Q: What were the main challenges of copying original Marantz Model 7c?
KI: “At that time, Marantz designs were very tricky and what I found most challenging were the sophisticated circuitry designs. The thing with the Saul B Marantz Model 7C is that if you are not careful, it oscillates. The oscillations happen at much higher frequencies and that was the main challenge. I also began exploring my wiring technique, and how all the components were best be soldered. I studied these, and many other elements, using the Model 7C as my blueprint. It was the start of my conceptual design technique. Eventually, I came to appreciate how all the different elements work together to interpret the sound signal not just as an electronic function but in a much rounder, complete and beautiful way.”
Q: You say “not just as an electronic function but in a much rounder, complete and beautiful way.” How do you measure quality?
KI: “Of course we have instruments. But these can only measure ‘sonic parameters’ in a static way. Instruments can only measure instantaneously – it’s like taking a still photograph of a dancer: it is precisely accurate but shows nothing of the dynamism, speed and rhythm of the dancer. Music is also dynamic. Its tone, volume, pitch and intensity continuously change. That’s why every time I work on a product I measure its quality by referencing a piece of music that I absolutely know sonically and perceptually from its original source. Only then can I relate the character of each component as part of a whole.
It is essential to understand what quality in original music really means. I believe this is the only way to reference the design process. You can’t just take a commercial CD as a reference point, because you can’t know the authenticity of its origins. At Marantz, we understand this importance as an absolute necessity.”

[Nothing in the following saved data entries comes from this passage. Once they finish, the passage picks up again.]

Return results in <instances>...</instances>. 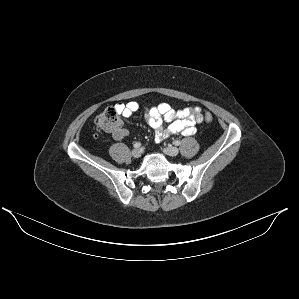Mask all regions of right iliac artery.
I'll list each match as a JSON object with an SVG mask.
<instances>
[{"label":"right iliac artery","mask_w":299,"mask_h":299,"mask_svg":"<svg viewBox=\"0 0 299 299\" xmlns=\"http://www.w3.org/2000/svg\"><path fill=\"white\" fill-rule=\"evenodd\" d=\"M133 147H134V148H139V147H141V143L136 142V143L133 145Z\"/></svg>","instance_id":"obj_1"}]
</instances>
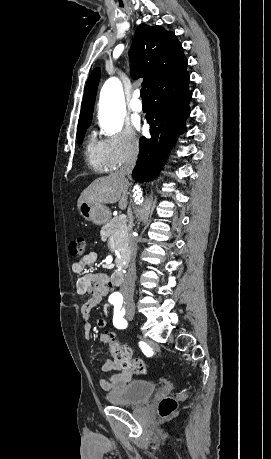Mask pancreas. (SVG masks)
Wrapping results in <instances>:
<instances>
[{
  "label": "pancreas",
  "mask_w": 271,
  "mask_h": 459,
  "mask_svg": "<svg viewBox=\"0 0 271 459\" xmlns=\"http://www.w3.org/2000/svg\"><path fill=\"white\" fill-rule=\"evenodd\" d=\"M126 218H122V216H118V218H113L107 226H103L101 229V235L103 239H107L110 245H116L119 247V253L124 255L126 250L121 247H125L128 243V231L126 224Z\"/></svg>",
  "instance_id": "obj_1"
}]
</instances>
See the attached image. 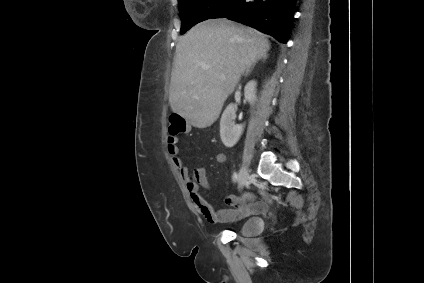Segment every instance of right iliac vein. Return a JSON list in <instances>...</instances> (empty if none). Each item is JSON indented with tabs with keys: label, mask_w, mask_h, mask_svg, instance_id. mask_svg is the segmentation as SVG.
<instances>
[{
	"label": "right iliac vein",
	"mask_w": 424,
	"mask_h": 283,
	"mask_svg": "<svg viewBox=\"0 0 424 283\" xmlns=\"http://www.w3.org/2000/svg\"><path fill=\"white\" fill-rule=\"evenodd\" d=\"M247 175H248L247 168L245 166H242L238 175V182L241 188L244 187L245 184L247 183Z\"/></svg>",
	"instance_id": "right-iliac-vein-1"
}]
</instances>
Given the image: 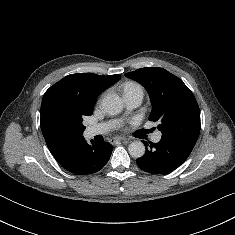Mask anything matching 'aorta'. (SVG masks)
<instances>
[{
    "label": "aorta",
    "mask_w": 235,
    "mask_h": 235,
    "mask_svg": "<svg viewBox=\"0 0 235 235\" xmlns=\"http://www.w3.org/2000/svg\"><path fill=\"white\" fill-rule=\"evenodd\" d=\"M101 108L106 114H119L123 110V100L117 94H107L101 100ZM128 151L131 157L138 159L145 154V146L141 141H133Z\"/></svg>",
    "instance_id": "aorta-1"
}]
</instances>
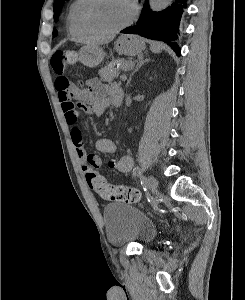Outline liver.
Instances as JSON below:
<instances>
[{
    "label": "liver",
    "instance_id": "liver-1",
    "mask_svg": "<svg viewBox=\"0 0 245 300\" xmlns=\"http://www.w3.org/2000/svg\"><path fill=\"white\" fill-rule=\"evenodd\" d=\"M112 40H113V37L101 38V39L88 38L84 41V43L87 46H98V45H102V44H107V43L111 42Z\"/></svg>",
    "mask_w": 245,
    "mask_h": 300
}]
</instances>
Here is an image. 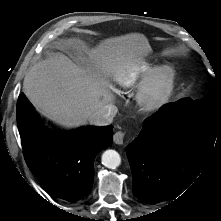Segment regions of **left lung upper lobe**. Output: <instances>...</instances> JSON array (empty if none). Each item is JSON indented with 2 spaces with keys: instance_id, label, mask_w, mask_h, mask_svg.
Segmentation results:
<instances>
[{
  "instance_id": "obj_1",
  "label": "left lung upper lobe",
  "mask_w": 221,
  "mask_h": 221,
  "mask_svg": "<svg viewBox=\"0 0 221 221\" xmlns=\"http://www.w3.org/2000/svg\"><path fill=\"white\" fill-rule=\"evenodd\" d=\"M221 94L214 87L208 96L200 100L188 99L182 105V115L211 122L221 121Z\"/></svg>"
}]
</instances>
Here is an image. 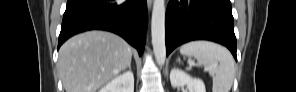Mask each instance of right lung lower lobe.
Segmentation results:
<instances>
[{
    "mask_svg": "<svg viewBox=\"0 0 296 92\" xmlns=\"http://www.w3.org/2000/svg\"><path fill=\"white\" fill-rule=\"evenodd\" d=\"M146 0H68L58 49L69 37L87 30H106L123 37L139 55L147 30Z\"/></svg>",
    "mask_w": 296,
    "mask_h": 92,
    "instance_id": "obj_1",
    "label": "right lung lower lobe"
}]
</instances>
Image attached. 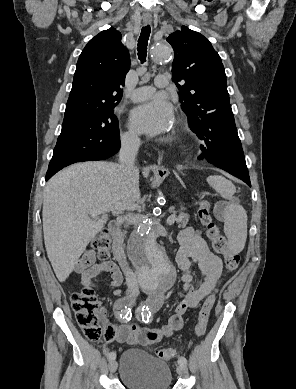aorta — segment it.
Wrapping results in <instances>:
<instances>
[{
    "label": "aorta",
    "mask_w": 296,
    "mask_h": 389,
    "mask_svg": "<svg viewBox=\"0 0 296 389\" xmlns=\"http://www.w3.org/2000/svg\"><path fill=\"white\" fill-rule=\"evenodd\" d=\"M150 59L152 62H172L173 51L167 43H157L152 47ZM128 253L145 292L155 295L173 286L175 269L150 220H144L135 229L128 242Z\"/></svg>",
    "instance_id": "1"
}]
</instances>
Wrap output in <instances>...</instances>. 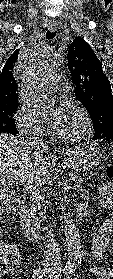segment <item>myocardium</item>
I'll list each match as a JSON object with an SVG mask.
<instances>
[{"instance_id": "myocardium-1", "label": "myocardium", "mask_w": 113, "mask_h": 279, "mask_svg": "<svg viewBox=\"0 0 113 279\" xmlns=\"http://www.w3.org/2000/svg\"><path fill=\"white\" fill-rule=\"evenodd\" d=\"M68 106L73 107L79 114L80 116V123L81 127L79 131H77L74 134H69V135H62L58 132H55V135L65 141H76L80 140L88 135V133L91 130V120L90 117L86 111V109L77 101L75 100H69L67 102Z\"/></svg>"}]
</instances>
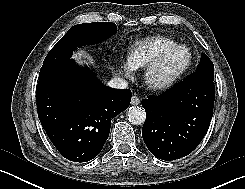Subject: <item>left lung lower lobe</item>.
Instances as JSON below:
<instances>
[{"mask_svg": "<svg viewBox=\"0 0 245 189\" xmlns=\"http://www.w3.org/2000/svg\"><path fill=\"white\" fill-rule=\"evenodd\" d=\"M214 99V77L194 72L166 92L142 100V137L149 151L166 161L190 154L209 128Z\"/></svg>", "mask_w": 245, "mask_h": 189, "instance_id": "obj_1", "label": "left lung lower lobe"}]
</instances>
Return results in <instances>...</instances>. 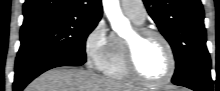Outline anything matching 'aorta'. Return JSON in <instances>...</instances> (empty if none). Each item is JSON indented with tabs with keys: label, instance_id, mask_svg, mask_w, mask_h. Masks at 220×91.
Instances as JSON below:
<instances>
[{
	"label": "aorta",
	"instance_id": "aorta-1",
	"mask_svg": "<svg viewBox=\"0 0 220 91\" xmlns=\"http://www.w3.org/2000/svg\"><path fill=\"white\" fill-rule=\"evenodd\" d=\"M103 8L114 31L122 33L128 22L121 12L119 0H103Z\"/></svg>",
	"mask_w": 220,
	"mask_h": 91
}]
</instances>
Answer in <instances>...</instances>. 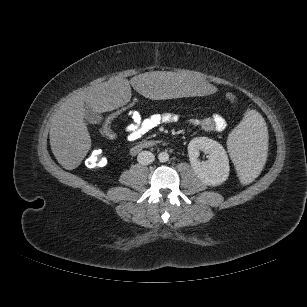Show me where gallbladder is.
<instances>
[{
  "label": "gallbladder",
  "instance_id": "gallbladder-1",
  "mask_svg": "<svg viewBox=\"0 0 307 307\" xmlns=\"http://www.w3.org/2000/svg\"><path fill=\"white\" fill-rule=\"evenodd\" d=\"M84 116L88 122L93 123V124L99 123L102 120L101 115L90 108L86 109Z\"/></svg>",
  "mask_w": 307,
  "mask_h": 307
}]
</instances>
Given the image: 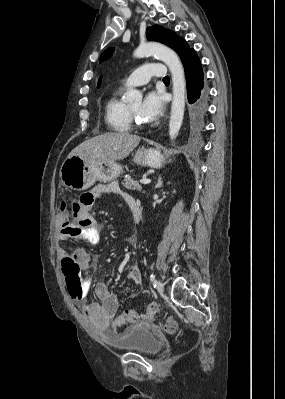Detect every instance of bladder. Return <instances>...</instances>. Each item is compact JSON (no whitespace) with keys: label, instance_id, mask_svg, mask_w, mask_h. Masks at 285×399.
<instances>
[{"label":"bladder","instance_id":"31cf9c89","mask_svg":"<svg viewBox=\"0 0 285 399\" xmlns=\"http://www.w3.org/2000/svg\"><path fill=\"white\" fill-rule=\"evenodd\" d=\"M107 336L108 345L119 351L155 355L161 349V344L154 334L142 326L132 327L118 336L112 334H107Z\"/></svg>","mask_w":285,"mask_h":399}]
</instances>
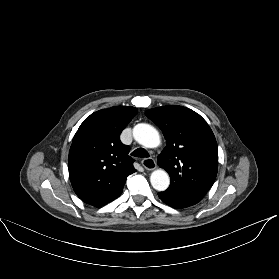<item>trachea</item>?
<instances>
[{
	"label": "trachea",
	"instance_id": "trachea-1",
	"mask_svg": "<svg viewBox=\"0 0 279 279\" xmlns=\"http://www.w3.org/2000/svg\"><path fill=\"white\" fill-rule=\"evenodd\" d=\"M131 155L133 157L138 158V159H143V158H148L149 157L148 152L145 149H143V148H138V149L134 150L131 153Z\"/></svg>",
	"mask_w": 279,
	"mask_h": 279
}]
</instances>
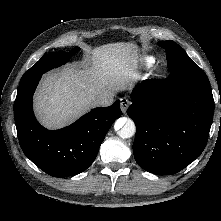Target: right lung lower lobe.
Here are the masks:
<instances>
[{"label": "right lung lower lobe", "mask_w": 221, "mask_h": 221, "mask_svg": "<svg viewBox=\"0 0 221 221\" xmlns=\"http://www.w3.org/2000/svg\"><path fill=\"white\" fill-rule=\"evenodd\" d=\"M42 75L20 82L14 117L24 154L54 177H67L86 170L94 161L108 130L122 114L120 101L91 110L59 130H47L36 120L32 98Z\"/></svg>", "instance_id": "1"}]
</instances>
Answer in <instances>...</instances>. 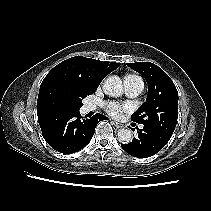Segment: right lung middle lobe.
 <instances>
[{
    "label": "right lung middle lobe",
    "mask_w": 211,
    "mask_h": 211,
    "mask_svg": "<svg viewBox=\"0 0 211 211\" xmlns=\"http://www.w3.org/2000/svg\"><path fill=\"white\" fill-rule=\"evenodd\" d=\"M93 93L76 83L56 78L46 82L40 89L38 104L45 113L57 110L77 111L83 105L82 99Z\"/></svg>",
    "instance_id": "obj_1"
}]
</instances>
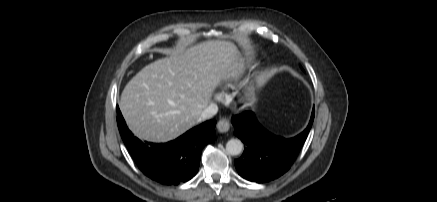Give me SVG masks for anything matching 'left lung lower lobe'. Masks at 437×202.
<instances>
[{"label":"left lung lower lobe","instance_id":"1","mask_svg":"<svg viewBox=\"0 0 437 202\" xmlns=\"http://www.w3.org/2000/svg\"><path fill=\"white\" fill-rule=\"evenodd\" d=\"M314 114L313 108L307 128L290 139L268 132L258 123L253 112L234 116V134L245 145L242 156L234 161L239 175L252 182L264 183L288 171L308 136Z\"/></svg>","mask_w":437,"mask_h":202}]
</instances>
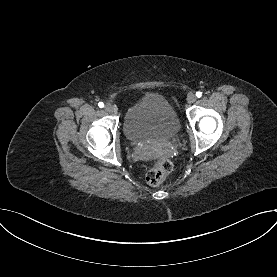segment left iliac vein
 Instances as JSON below:
<instances>
[{
  "label": "left iliac vein",
  "mask_w": 277,
  "mask_h": 277,
  "mask_svg": "<svg viewBox=\"0 0 277 277\" xmlns=\"http://www.w3.org/2000/svg\"><path fill=\"white\" fill-rule=\"evenodd\" d=\"M196 101V96L194 93H189L188 96H187V102L189 104H192Z\"/></svg>",
  "instance_id": "4c4485c4"
}]
</instances>
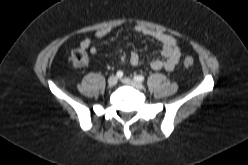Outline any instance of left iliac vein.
<instances>
[{
	"mask_svg": "<svg viewBox=\"0 0 248 165\" xmlns=\"http://www.w3.org/2000/svg\"><path fill=\"white\" fill-rule=\"evenodd\" d=\"M122 82L125 83V84H127V85H129V86H131V87H133V88H135V89H137V90L144 89L143 84H141L138 81L132 80L130 78H123L122 79Z\"/></svg>",
	"mask_w": 248,
	"mask_h": 165,
	"instance_id": "obj_1",
	"label": "left iliac vein"
}]
</instances>
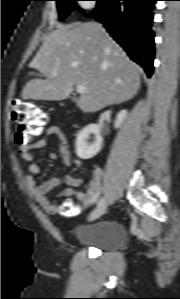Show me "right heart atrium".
<instances>
[{
	"mask_svg": "<svg viewBox=\"0 0 180 299\" xmlns=\"http://www.w3.org/2000/svg\"><path fill=\"white\" fill-rule=\"evenodd\" d=\"M80 6L83 8V9H92L93 6H94V2H92V0H81L80 1Z\"/></svg>",
	"mask_w": 180,
	"mask_h": 299,
	"instance_id": "d8ad5b80",
	"label": "right heart atrium"
}]
</instances>
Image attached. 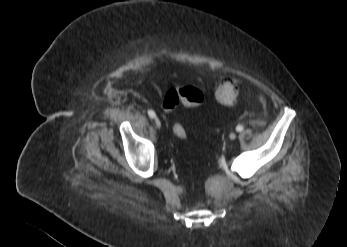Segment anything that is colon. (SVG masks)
<instances>
[{
  "mask_svg": "<svg viewBox=\"0 0 347 247\" xmlns=\"http://www.w3.org/2000/svg\"><path fill=\"white\" fill-rule=\"evenodd\" d=\"M237 97V86L231 80L220 81L215 88L214 94L205 97V95L196 87L187 85L180 88L171 89L167 92L163 101V108L167 112H173L179 106L185 105L195 107L203 104L205 101H211L225 106L234 104ZM172 131L179 140L187 139L185 127L179 123L172 124Z\"/></svg>",
  "mask_w": 347,
  "mask_h": 247,
  "instance_id": "1",
  "label": "colon"
}]
</instances>
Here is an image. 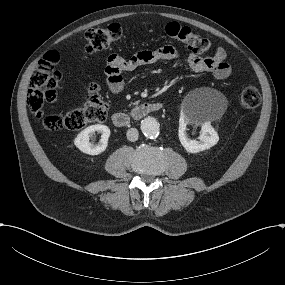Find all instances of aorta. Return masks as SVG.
<instances>
[{"label": "aorta", "instance_id": "aorta-1", "mask_svg": "<svg viewBox=\"0 0 285 285\" xmlns=\"http://www.w3.org/2000/svg\"><path fill=\"white\" fill-rule=\"evenodd\" d=\"M142 133L147 138H155L159 135V124L153 117H147L141 122Z\"/></svg>", "mask_w": 285, "mask_h": 285}]
</instances>
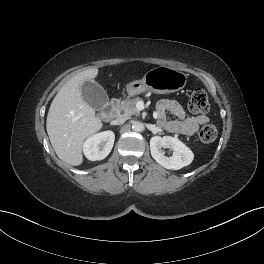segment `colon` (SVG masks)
<instances>
[{
    "label": "colon",
    "mask_w": 264,
    "mask_h": 264,
    "mask_svg": "<svg viewBox=\"0 0 264 264\" xmlns=\"http://www.w3.org/2000/svg\"><path fill=\"white\" fill-rule=\"evenodd\" d=\"M189 109L196 114H204L209 110V101L203 89H195L190 96ZM217 137V129L211 124L203 126L199 132V138L204 143L213 142Z\"/></svg>",
    "instance_id": "obj_1"
}]
</instances>
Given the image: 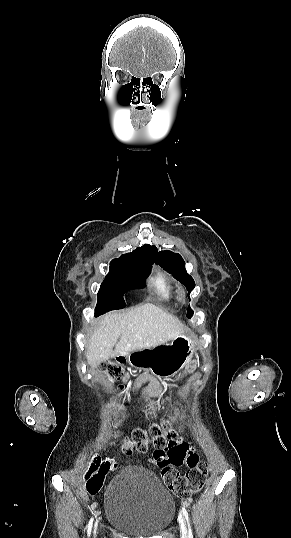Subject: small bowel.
Wrapping results in <instances>:
<instances>
[{
	"label": "small bowel",
	"instance_id": "c3829d8e",
	"mask_svg": "<svg viewBox=\"0 0 291 538\" xmlns=\"http://www.w3.org/2000/svg\"><path fill=\"white\" fill-rule=\"evenodd\" d=\"M182 370L184 373L186 374H196L197 373V370H198V367L197 365L195 364V362H192V363H186L183 365L182 367ZM177 376H180V373H177ZM146 380L145 377H138L135 381H134V388L137 390L141 383L144 382ZM128 381V376H125L124 378V382H127ZM169 386L168 383H165V382H159L157 380H152L150 385H148L146 388H144L142 391H141V396L143 397L144 400H146V412L149 416L151 417H154L156 415V413L159 411L160 409V406L156 403H154L153 401H151L149 399L150 396H156V395H163L166 393V390H167V387ZM179 441L180 442H186L190 448L193 450V447L191 445L190 442L182 439V438H179ZM194 451V450H193Z\"/></svg>",
	"mask_w": 291,
	"mask_h": 538
}]
</instances>
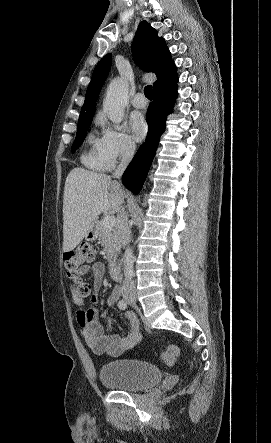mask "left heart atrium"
<instances>
[{"mask_svg":"<svg viewBox=\"0 0 271 443\" xmlns=\"http://www.w3.org/2000/svg\"><path fill=\"white\" fill-rule=\"evenodd\" d=\"M129 124L134 139L138 142L142 141L146 137L148 131L144 116L139 112L132 113L130 115Z\"/></svg>","mask_w":271,"mask_h":443,"instance_id":"1","label":"left heart atrium"}]
</instances>
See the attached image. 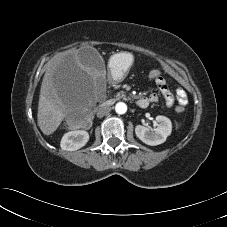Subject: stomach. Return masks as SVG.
I'll use <instances>...</instances> for the list:
<instances>
[{"label": "stomach", "mask_w": 227, "mask_h": 227, "mask_svg": "<svg viewBox=\"0 0 227 227\" xmlns=\"http://www.w3.org/2000/svg\"><path fill=\"white\" fill-rule=\"evenodd\" d=\"M133 63V55L129 52L114 54L109 60V70L114 81L123 80Z\"/></svg>", "instance_id": "stomach-1"}]
</instances>
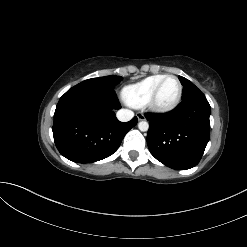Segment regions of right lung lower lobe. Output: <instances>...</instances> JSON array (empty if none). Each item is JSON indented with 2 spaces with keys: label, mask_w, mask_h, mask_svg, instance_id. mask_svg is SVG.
Returning a JSON list of instances; mask_svg holds the SVG:
<instances>
[{
  "label": "right lung lower lobe",
  "mask_w": 247,
  "mask_h": 247,
  "mask_svg": "<svg viewBox=\"0 0 247 247\" xmlns=\"http://www.w3.org/2000/svg\"><path fill=\"white\" fill-rule=\"evenodd\" d=\"M121 106L112 88L76 85L59 100L53 137L59 152L77 163H92L112 155L137 117L120 122L113 112Z\"/></svg>",
  "instance_id": "1"
}]
</instances>
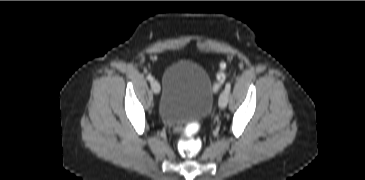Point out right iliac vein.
I'll list each match as a JSON object with an SVG mask.
<instances>
[{
    "mask_svg": "<svg viewBox=\"0 0 365 180\" xmlns=\"http://www.w3.org/2000/svg\"><path fill=\"white\" fill-rule=\"evenodd\" d=\"M151 88H152V90H153V92L155 94H159L160 93V85H159V83L156 80H153L151 82Z\"/></svg>",
    "mask_w": 365,
    "mask_h": 180,
    "instance_id": "right-iliac-vein-1",
    "label": "right iliac vein"
}]
</instances>
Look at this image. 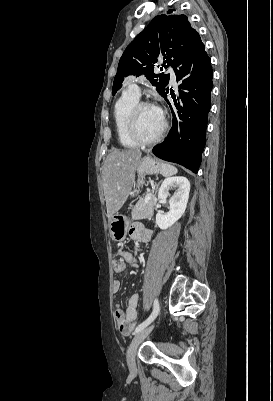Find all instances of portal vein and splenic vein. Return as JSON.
<instances>
[{
  "label": "portal vein and splenic vein",
  "mask_w": 273,
  "mask_h": 401,
  "mask_svg": "<svg viewBox=\"0 0 273 401\" xmlns=\"http://www.w3.org/2000/svg\"><path fill=\"white\" fill-rule=\"evenodd\" d=\"M146 202H149L151 200V195L148 194V196L145 197Z\"/></svg>",
  "instance_id": "18ae733b"
}]
</instances>
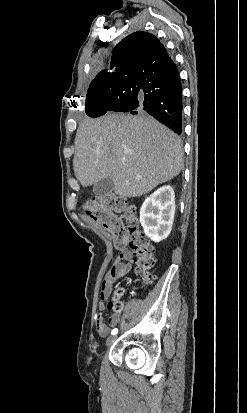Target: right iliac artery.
Returning a JSON list of instances; mask_svg holds the SVG:
<instances>
[{"label": "right iliac artery", "mask_w": 247, "mask_h": 413, "mask_svg": "<svg viewBox=\"0 0 247 413\" xmlns=\"http://www.w3.org/2000/svg\"><path fill=\"white\" fill-rule=\"evenodd\" d=\"M117 333H118V329H117V328L113 329L112 332H111L112 335H115V334H117Z\"/></svg>", "instance_id": "1"}]
</instances>
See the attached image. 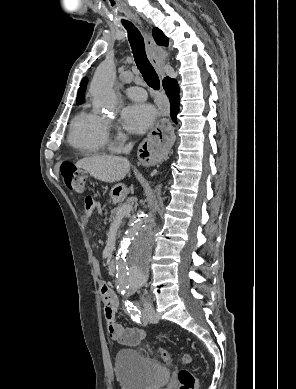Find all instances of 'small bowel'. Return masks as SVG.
<instances>
[{
  "label": "small bowel",
  "mask_w": 296,
  "mask_h": 389,
  "mask_svg": "<svg viewBox=\"0 0 296 389\" xmlns=\"http://www.w3.org/2000/svg\"><path fill=\"white\" fill-rule=\"evenodd\" d=\"M101 213V205L92 197L85 198L82 209L81 221L87 225L93 212ZM100 295L104 305V316L107 323V330L112 340L122 345H138L145 337L143 329L138 327L126 328L116 320V310L119 300L113 289L106 283L100 287Z\"/></svg>",
  "instance_id": "c3829d8e"
}]
</instances>
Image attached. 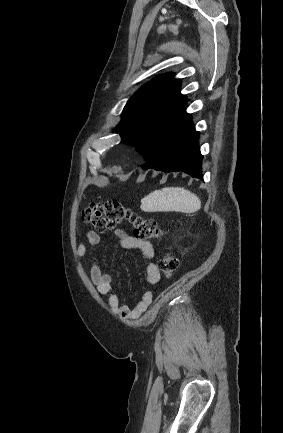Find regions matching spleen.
Segmentation results:
<instances>
[{"label": "spleen", "instance_id": "3e777b00", "mask_svg": "<svg viewBox=\"0 0 283 433\" xmlns=\"http://www.w3.org/2000/svg\"><path fill=\"white\" fill-rule=\"evenodd\" d=\"M141 208L145 212H168V210H177V212H195L201 208L199 196L180 188V186H166L161 190H153L144 198H141Z\"/></svg>", "mask_w": 283, "mask_h": 433}]
</instances>
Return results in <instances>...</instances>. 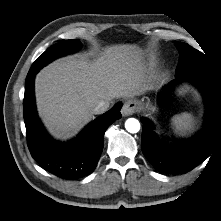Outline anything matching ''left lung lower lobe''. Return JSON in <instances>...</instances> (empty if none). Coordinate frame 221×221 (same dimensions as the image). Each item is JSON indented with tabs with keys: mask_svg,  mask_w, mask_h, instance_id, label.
Returning <instances> with one entry per match:
<instances>
[{
	"mask_svg": "<svg viewBox=\"0 0 221 221\" xmlns=\"http://www.w3.org/2000/svg\"><path fill=\"white\" fill-rule=\"evenodd\" d=\"M176 77L175 82L188 79L199 87L206 102V118L200 135L170 147L159 141L153 132L152 123L141 118L142 151L156 170L166 174L189 172L203 162L211 154L214 146L221 142V85L201 74Z\"/></svg>",
	"mask_w": 221,
	"mask_h": 221,
	"instance_id": "1",
	"label": "left lung lower lobe"
}]
</instances>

Q: So assessing quality (and improving it) all depends on your understanding of the relationships of the sonic characteristics.
KI: “In principal yes, but in reality the characteristics are never the same. The context changes our perceptions of sound in relation to our environment. Of course we have documented methodologies in approaching and developing our designs but sometimes we have to use completely different components in order to get the results we want. There is no ‘set formula’ for design. For example, if someone referenced my tweaking on one unit as a guideline for the design of another, they will fail. Because the sensitivity of the component combinations produce the unique characteristics that make the product interesting. Take a football team in this instance. You may put together 11 of the best players in the world but that doesn’t mean that they are going to win. It is exactly in the elements of these players that a true sense of harmony must be sought and in the same way. A good Hi-Fi engineer must be able to understand this.”
Q: You obviously love designing audio sets – do you love it more than music?
KI: “No. I love music more than anything. I believe music is the greatest form of art that humanity has ever created. Music communicates directly with your heart. It connects with your emotions. Creating a lasting impression. Music is timeless.”
Q: You have created the KI Pearls to celebrate your 30 years association with Marantz. What makes them so special?
KI: I’d like to be able to tell you that it’s such-and-such a component combination, or the copper plated chassis, or something else. But as I’ve explained it is how all the different elements work together – as one holistic system. Why were the Beatles so special? Was it John and Paul’s song writing? Or was it Ringo’s earthiness or George’s mysticism? Or something else? No it was all of these characteristics – and the fact that they all worked together as one. If you changed one element the whole of the band would have been affected.
Q: Finally, what do you think the future of High-End audio will bring?
KI: It will bring what it has always brought: emotion.